Should TXU be purchased by a private company and expand operations to other states, it could challenge regulators' authority to monitor the company's full activities across business units, and threaten their access to all of TXU's financial data, the GF Energy report shows.

TXU became an especially attractive target for KKR and TPG when Congress gave utilities the right to sell to private, out-of-state investors. Yet, the government hasn't created a regulatory framework that would offer the same protections to consumers in multiple states, the report says.

Top brass at the buyout companies and Mr. Wilder, the chief executive of TXU, had been kicking around the idea of a deal for years. The investors mostly thought about acquiring one of TXU's businesses, not buying the whole company, Mr. Wilder said in the Feb. 26 interview.

That was the day the buyout group made their offer of $69.25 a share, higher than TXU stock had ever traded.

"I think just the depth of the capital markets and the amount of liquidity they could access, I think it opened up their eyes that they could potentially be a corporate investor in TXU, and then use TXU as their vehicle to invest capital in the energy infrastructure in the future,"
Mr. Wilder said in the interview.

The investors won the right to buy the whole company in 2005, when Congress repealed the Public Utility Holding Company Act. The act had blocked out-of-state, private, nonutility investors from buying power companies.

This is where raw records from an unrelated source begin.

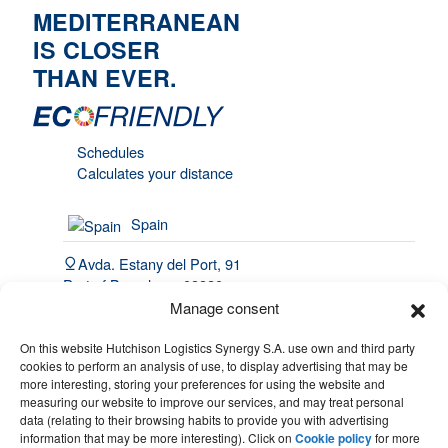
MEDITERRANEAN
IS CLOSER
THAN EVER.
Schedules
Calculates your distance
Spain
Avda. Estany del Port, 91
Port of Barcelona, 08820
El Prat de Llobregat
Manage consent
(34) 93 508 4443
On this website Hutchison Logistics Synergy S.A. use own and third party
cookies to perform an analysis of use, to display advertising that may be
hello@synergy.com.es
more interesting, storing your preferences for using the website and
measuring our website to improve our services, and may treat personal
France
data (relating to their browsing habits to provide you with advertising
information that may be more interesting). Click on
Cookie policy
for more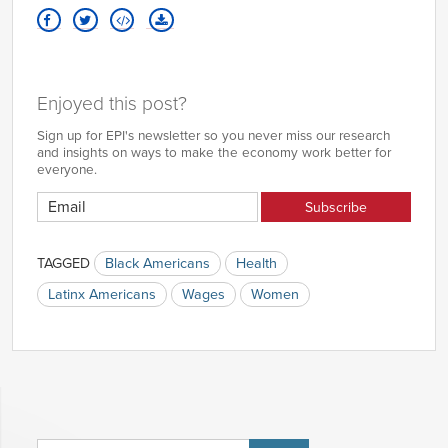
Enjoyed this post?
Sign up for EPI's newsletter so you never miss our research
and insights on ways to make the economy work better for
everyone.
TAGGED
Black Americans
Health
Latinx Americans
Wages
Women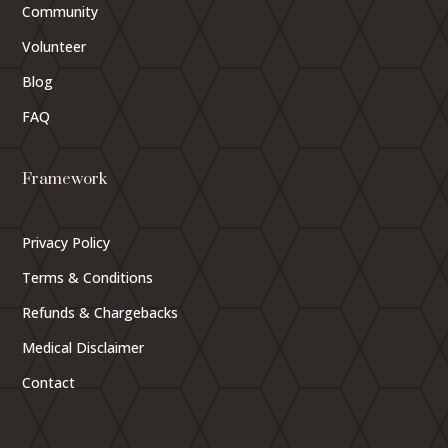
Community
Volunteer
Blog
FAQ
Framework
Privacy Policy
Terms & Conditions
Refunds & Chargebacks
Medical Disclaimer
Contact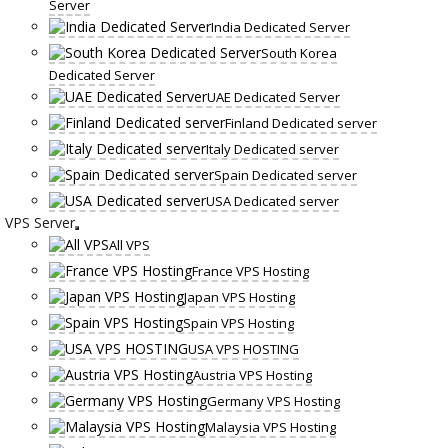
Server
India Dedicated Server
South Korea
Dedicated Server
UAE Dedicated Server
Finland Dedicated server
Italy Dedicated server
Spain Dedicated server
USA Dedicated server
VPS Server
All VPS
France VPS Hosting
Japan VPS Hosting
Spain VPS Hosting
USA VPS HOSTING
Austria VPS Hosting
Germany VPS Hosting
Malaysia VPS Hosting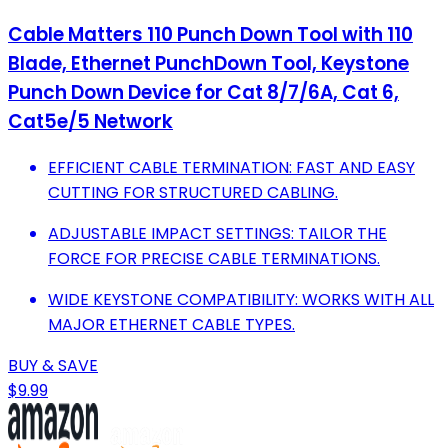
Cable Matters 110 Punch Down Tool with 110
Blade, Ethernet PunchDown Tool, Keystone
Punch Down Device for Cat 8/7/6A, Cat 6,
Cat5e/5 Network
EFFICIENT CABLE TERMINATION: FAST AND EASY
CUTTING FOR STRUCTURED CABLING.
ADJUSTABLE IMPACT SETTINGS: TAILOR THE
FORCE FOR PRECISE CABLE TERMINATIONS.
WIDE KEYSTONE COMPATIBILITY: WORKS WITH ALL
MAJOR ETHERNET CABLE TYPES.
BUY & SAVE
$9.99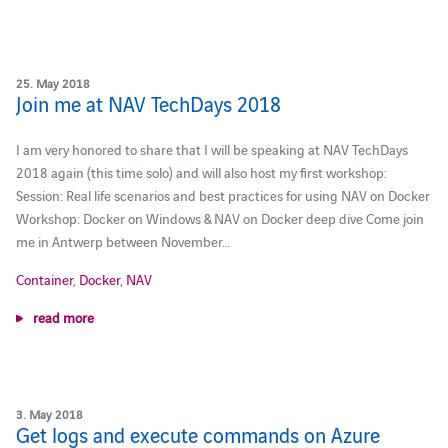
25. May 2018
Join me at NAV TechDays 2018
I am very honored to share that I will be speaking at NAV TechDays
2018 again (this time solo) and will also host my first workshop:
Session: Real life scenarios and best practices for using NAV on Docker
Workshop: Docker on Windows & NAV on Docker deep dive Come join
me in Antwerp between November…
Container
,
Docker
,
NAV
read more
3. May 2018
Get logs and execute commands on Azure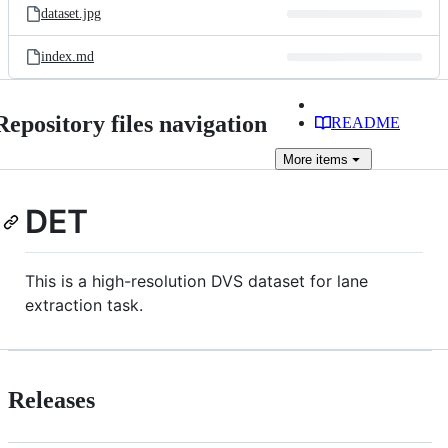
dataset.jpg
index.md
Repository files navigation
README
More
items
DET
This is a high-resolution DVS dataset for lane
extraction task.
Releases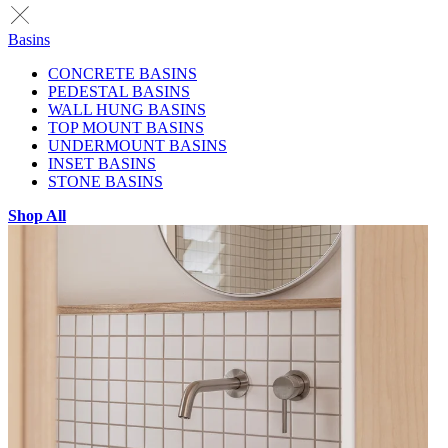
Basins
CONCRETE BASINS
PEDESTAL BASINS
WALL HUNG BASINS
TOP MOUNT BASINS
UNDERMOUNT BASINS
INSET BASINS
STONE BASINS
Shop All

But there's no regulatory structure meant to protect all consumers equally if an out-of-state company exercises its right to buy a utility and expand it to many states, according to the report by GF Energy.

The buyout must gain permission from the Federal Energy Regulatory Commission, which is "broadly disposed to approve almost any merger," the report states, and has done so before state regulators could act.

The proposed TXU deal must go before the Public Utility Commission of Texas for a review of the buyout's impact on the regulated power-line business unit, Oncor. The PUC still sets rates for that.

The commission has a more limited, fuzzy role in overseeing the deregulated wholesale and retail markets.

"Ownership of utilities by a holding company or by private entities raises concerns over transparency," the report states. "While most utilities are required by state law to file reports detailing operations and some level of finance, the existence of multiple layers of regulated, unregulated, and holding companies – especially those straddling multiple states – makes this more difficult."